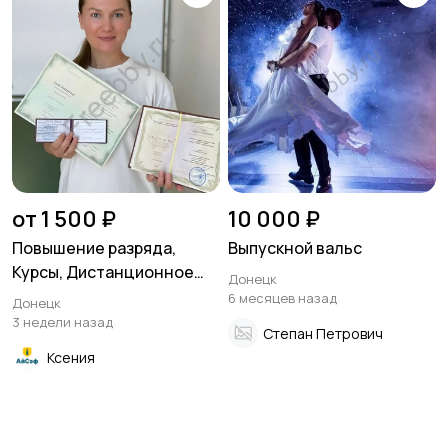
от 1 500 ₽
10 000 ₽
Повышение разряда,
Выпускной вальс
Курсы, Дистанционное
Донецк
обучение по рабочим
6 месяцев назад
Донецк
специальностям
3 недели назад
Степан Петрович
Ксения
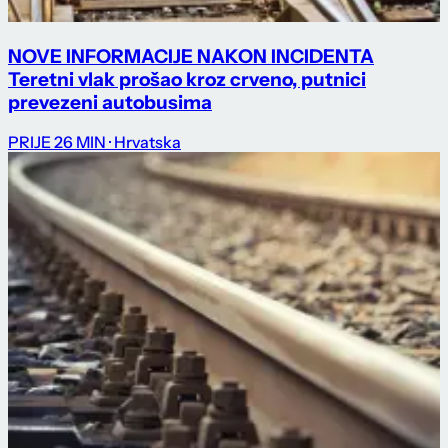
NOVE INFORMACIJE NAKON INCIDENTA
Teretni vlak prošao kroz crveno, putnici
prevezeni autobusima
PRIJE 26 MIN
· Hrvatska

◇ ◇ ◇ ◇ ◇ ◇ ◇

◆ **What you have to do**: Excluding all pictures, output exactly the lines from the line containing "специальностям" through the last line of the entries above.

◆ **Written reply**:
специальностям
3 недели назад
Степан Петрович
Ксения
NOVE INFORMACIJE NAKON INCIDENTA
Teretni vlak prošao kroz crveno, putnici
prevezeni autobusima
PRIJE 26 MIN
· Hrvatska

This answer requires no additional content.